The Brisbane Line was the e-bulletin of the now defunct Brisbane Institute, to which I contributed the articles featured, between 2006 and 2012.

 

Not The Brisbane Line contains my other essays from 2005 to the present.

 


 

A cherished dream, my book   One small place on earth …  discovering biodiversity where you are,   self-published in August 2019, has been long in the making. Jan Watson created its design template nine years ago. The idea of doing a book seems to have occurred during my stay with Clive Tempest, the website’s first architect, when I was visiting the UK in 2006. By the time Steve Guttormsen and I began sustained work on the book in 2017, much of which I had already written, the imperative was to create a hard copy version of a project whose content is otherwise entirely digital.

 


 

People may wonder why there is little mention of climate change – global warming on my website. There are two related reasons. Firstly, if former Australian Prime Minister Kevin Rudd’s 2007 remark that climate change is the “great moral, environmental and economic challenge of our age” is true, we have not acted accordingly before or since. Rudd’s statement is only true if we collectively live as if it is true, Rudd included.
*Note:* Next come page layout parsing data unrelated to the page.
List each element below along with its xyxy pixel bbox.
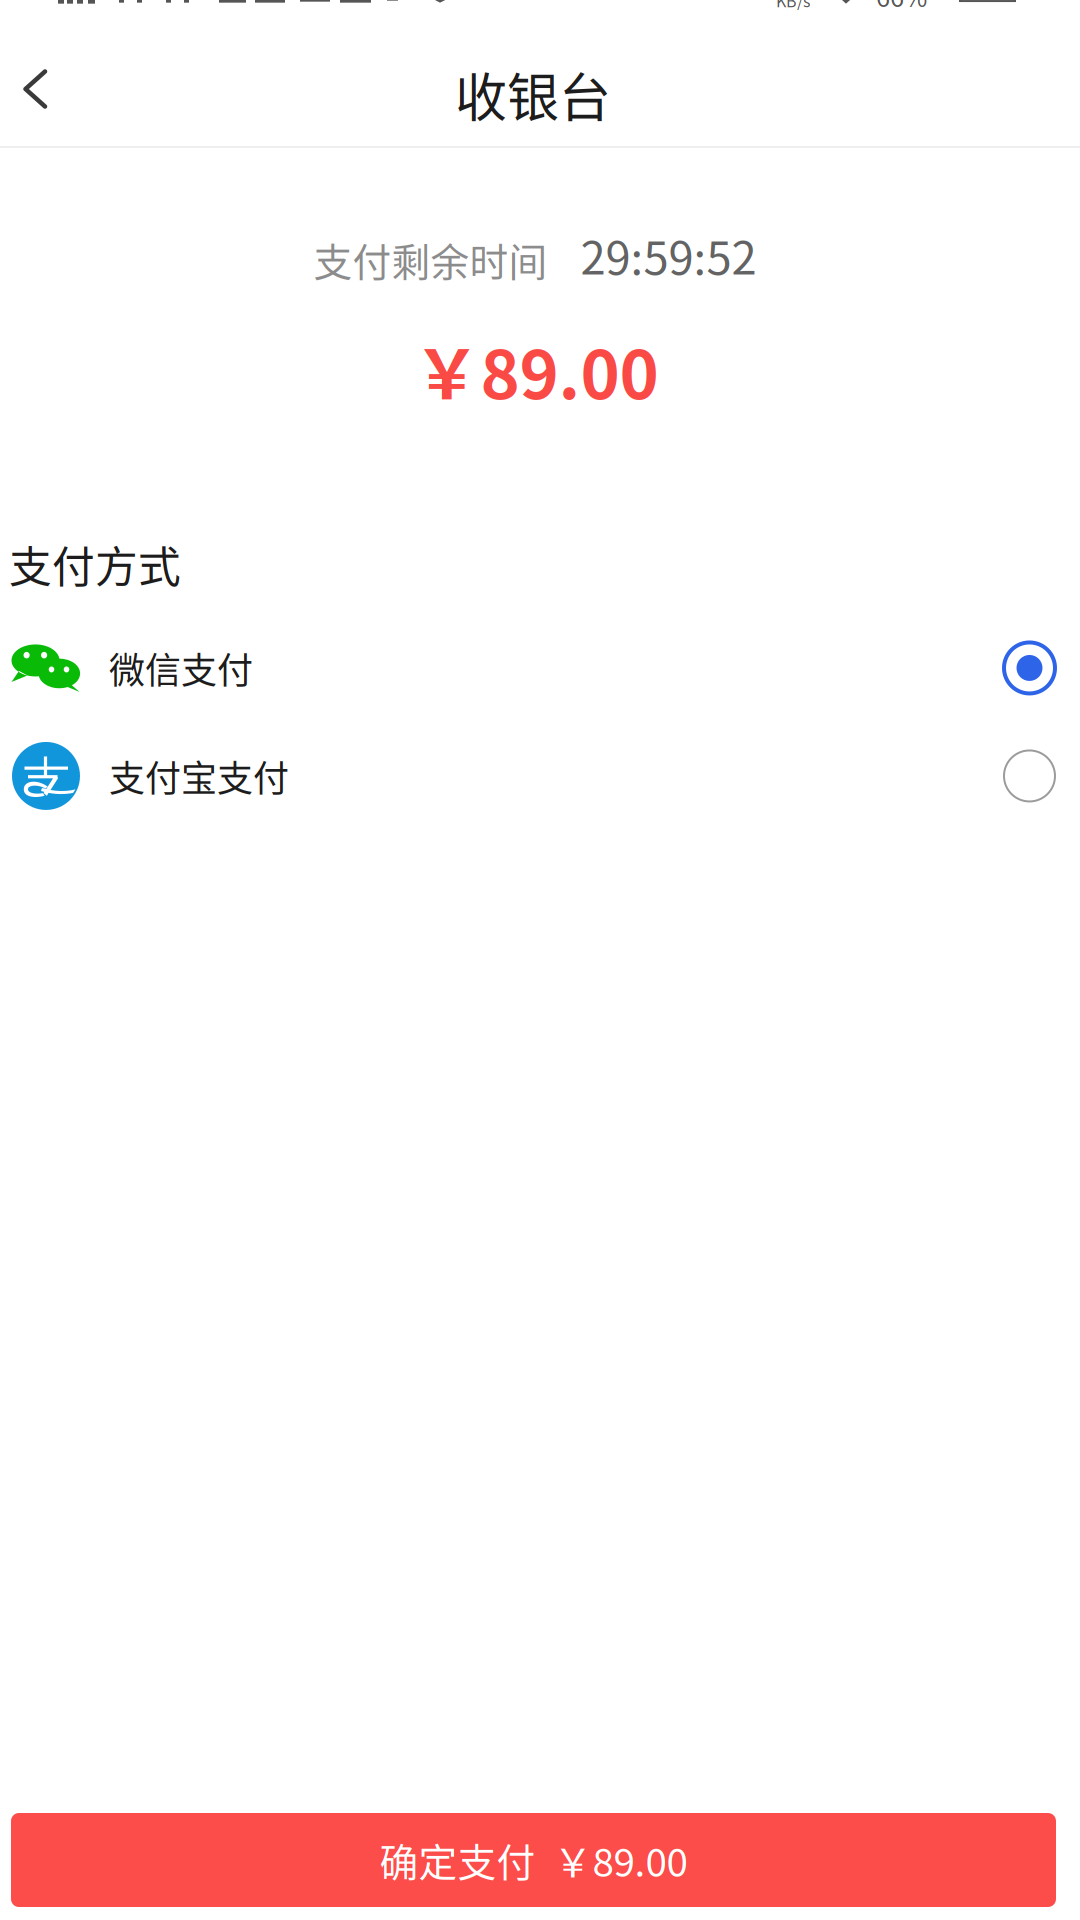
staticText: 支付剩余时间 — [314, 232, 548, 288]
staticText: 支付方式 — [9, 533, 181, 595]
staticText: 收银台 — [455, 56, 611, 132]
button[interactable]: 支付宝支付 — [0, 722, 1080, 830]
staticText: 微信支付 — [109, 642, 253, 694]
staticText: 29:59:52 — [580, 222, 756, 288]
staticText: 确定支付 ￥89.00 — [380, 1832, 688, 1888]
staticText: KB/s — [776, 0, 810, 12]
staticText: 支付宝支付 — [109, 750, 289, 802]
staticText: 66% — [876, 0, 927, 14]
button[interactable]: Back — [0, 29, 86, 149]
button[interactable]: 微信支付 — [0, 614, 1080, 722]
button[interactable]: 确定支付 ￥89.00 — [11, 1813, 1056, 1907]
staticText: ￥89.00 — [414, 322, 658, 418]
Instead, our politics has wasted decades favouring business as usual, and a global economy excessively dependent on fossil fuels – in the wilful absence of a politics intent on achieving a low carbon economy. Secondly, although it is open to individuals to strive to live the truth of Rudd’s remarks, the vast majority of people, myself included, do not. I salute those who do. The precautionary principle alone makes me regard climate change as a current planetary crisis, but because I have only marginally changed the way I live, and still wish to fly, I am not inclined to pontificate on the subject.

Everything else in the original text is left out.